Table of Contents

Loss Functions
#

Mean Square Error (MSE):

$$ L_{MSE} = \frac{1}{n} \sum_{i} (y_i - q_i)^2 \tag{1} $$

Cross-Entropy (CE):

$$ L_{CE} = -\sum_{i} y_i \log(q_i) \tag{2} $$

Key Differences
#

Geometric Foundation
#

  • MSE: Based on Euclidean distance (L2 norm)
  • Cross-Entropy: Based on “Information Geometry”

Computational Approach
#

MSECross-Entropy
Distance calculation on flat 2D planeDirectional calculation on curved probability manifold
Additive errorMultiplicative probability

One-Hot Encoding Impact
#

With one-hot encoding:

  • MSE: Computes errors for all classes (including unnecessary calculations)

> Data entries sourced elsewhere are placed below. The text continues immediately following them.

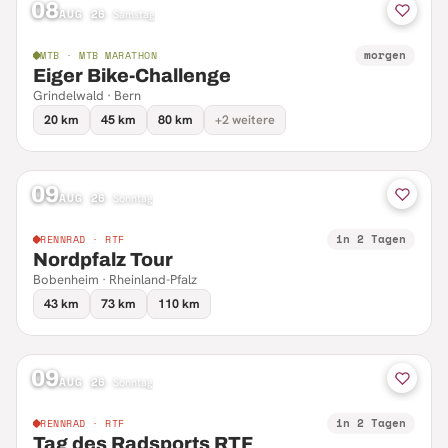
08
AUG 26
·
Samstag
morgen
MTB · MTB MARATHON
Eiger Bike-Challenge
Grindelwald · Bern
20 km
45 km
80 km
+2 weitere
09
AUG 26
·
Sonntag
in 2 Tagen
RENNRAD · RTF
Nordpfalz Tour
Bobenheim · Rheinland-Pfalz
43 km
73 km
110 km
09
AUG 26
·
Sonntag
in 2 Tagen
RENNRAD · RTF
Tag des Radsports RTF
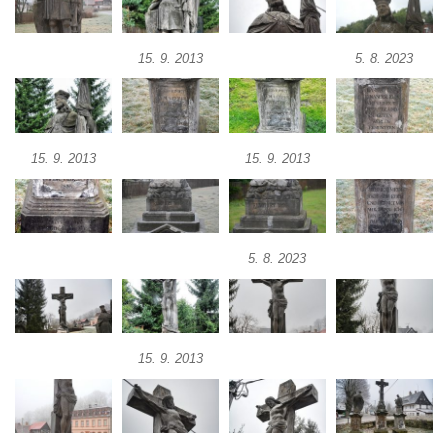
Socha Jana Valeria Jirsíka u Černé věže v
Českých Budějovicích
15. 9. 2013
5. 8. 2023
Socha Krista klesajícího pod křížem u
kostela svatého Mikuláše v Českých
Budějovicích
15. 9. 2013
15. 9. 2013
Socha svatého Jana Nepomuckého u
kostela svaté Rodiny v Českých
Budějovicích
Socha S tebou v parku na Senovážném
5. 8. 2023
náměstí v Českých Budějovicích
Socha Tornádo v parku na Senovážném
náměstí v Českých Budějovicích
Sousoší Humanoidi na Lannově třídě v
15. 9. 2013
Českých Budějovicích
Pomník Vojtěcha Adalberta Lanny v parku
Na Sadech v Českých Budějovicích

    $$ (0 - q_{incorrect})^2 $$
  • Cross-Entropy: Only computes probability of correct class

    $$ -\log(q_{correct}) $$

Convergence Behavior
#

As training progresses and correct probability approaches 1:

$$ \lim_{q_{correct} \to 1} -\log(q_{correct}) = -\log(1) = 0 $$

Cross-Entropy loss naturally converges to 0.